» **What you are asked to do**
Check each line of the data for "Kipper", and copy the ones that have it.

########

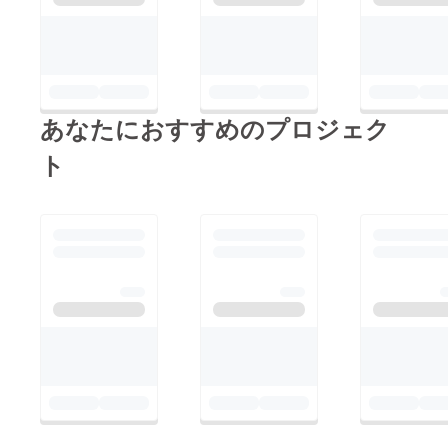
あなたにおすすめのプロジェク
ト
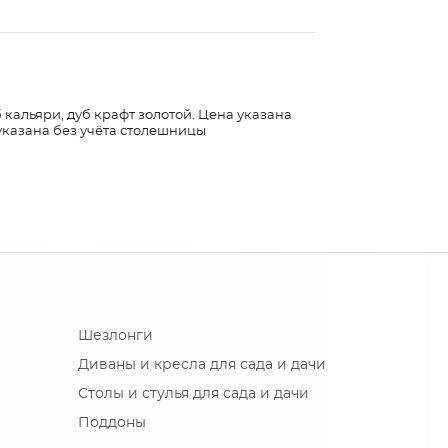
 кальяри, дуб крафт золотой. Цена указана
указана без учёта столешницы
Шезлонги
Диваны и кресла для сада и дачи
Столы и стулья для сада и дачи
Поддоны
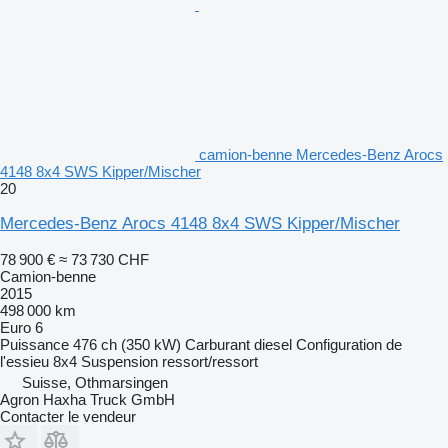
camion-benne Mercedes-Benz Arocs
4148 8x4 SWS Kipper/Mischer
20
Mercedes-Benz Arocs 4148 8x4 SWS Kipper/Mischer
78 900 €
≈ 73 730 CHF
Camion-benne
2015
498 000 km
Euro 6
Puissance
476 ch (350 kW)
Carburant
diesel
Configuration de
l'essieu
8x4
Suspension
ressort/ressort
Suisse, Othmarsingen
Agron Haxha Truck GmbH
Contacter le vendeur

########

» **Output for this task**
4148 8x4 SWS Kipper/Mischer
Mercedes-Benz Arocs 4148 8x4 SWS Kipper/Mischer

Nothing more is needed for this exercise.